__TASK PROMPT__
In the records below, find every line that contains "target" and list it.

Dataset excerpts
=======

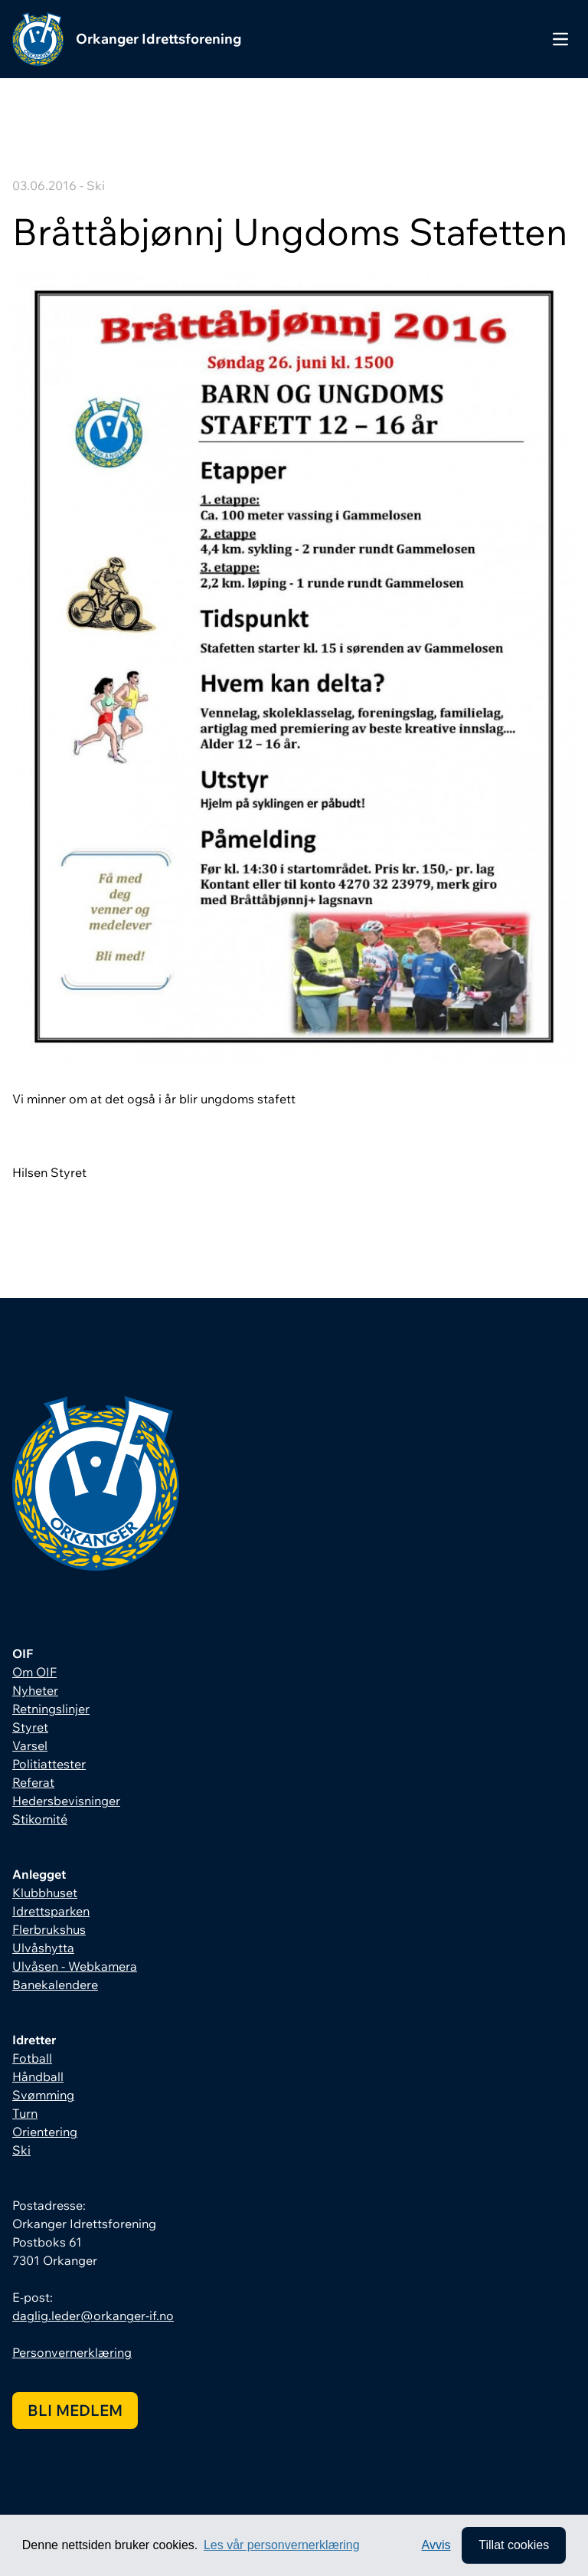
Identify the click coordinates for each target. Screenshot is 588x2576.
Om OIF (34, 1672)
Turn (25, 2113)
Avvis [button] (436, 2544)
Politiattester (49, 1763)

=======

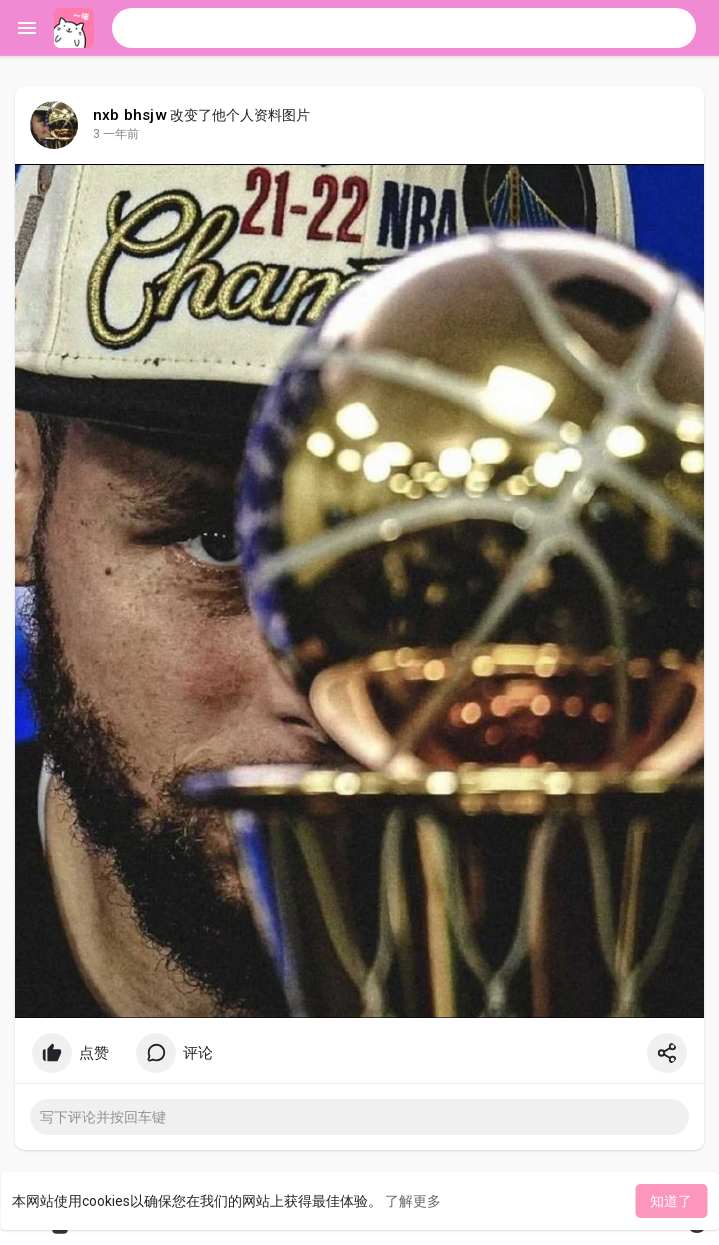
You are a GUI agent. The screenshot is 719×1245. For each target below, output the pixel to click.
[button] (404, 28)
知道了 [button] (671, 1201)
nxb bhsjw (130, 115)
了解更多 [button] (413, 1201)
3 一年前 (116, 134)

=======

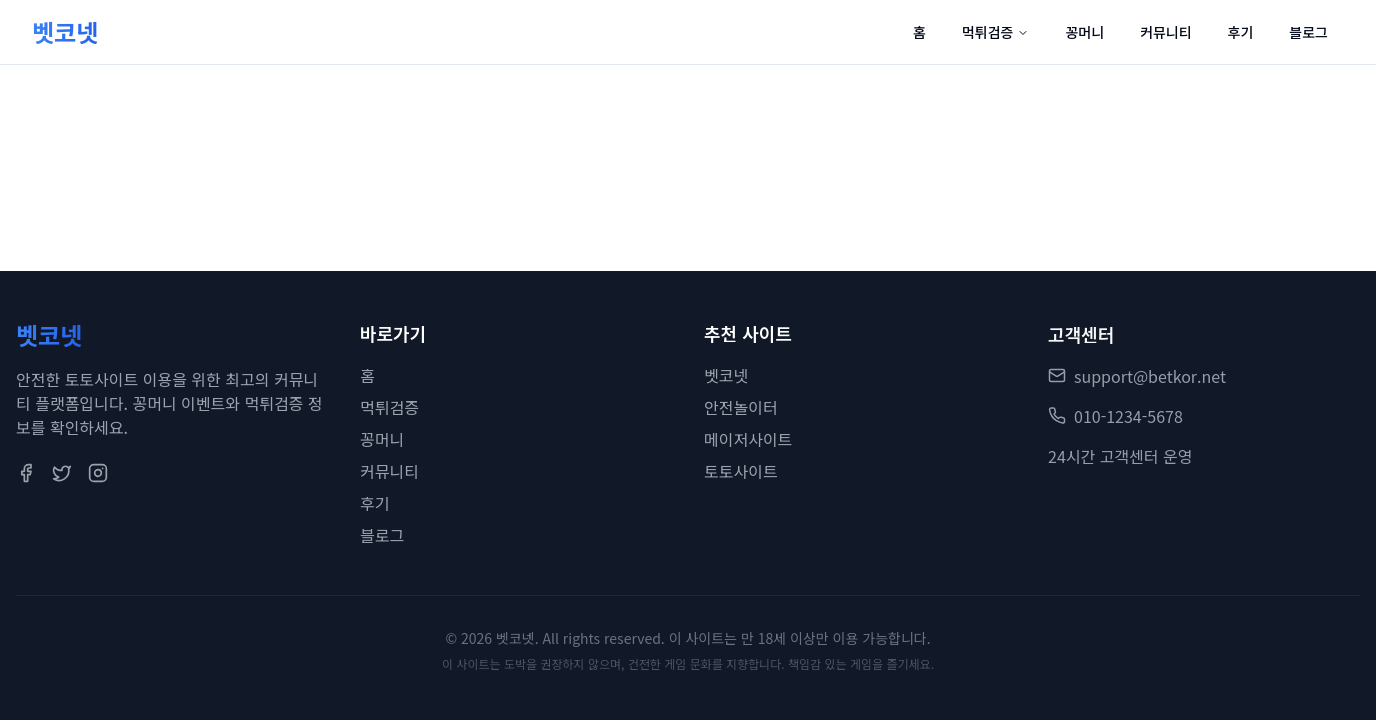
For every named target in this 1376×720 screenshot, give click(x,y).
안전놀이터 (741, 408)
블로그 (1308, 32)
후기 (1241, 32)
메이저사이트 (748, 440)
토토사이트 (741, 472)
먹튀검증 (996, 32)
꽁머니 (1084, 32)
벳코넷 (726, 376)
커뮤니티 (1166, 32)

=======

__EXPECTED ANSWER__
Identify the click coordinates for each target. Screenshot is 588x2576.
You are a GUI agent. The screenshot is 719×1245. For each target below, output the pixel to click.
For every named target in this 1376×720 screenshot, give click(x,y).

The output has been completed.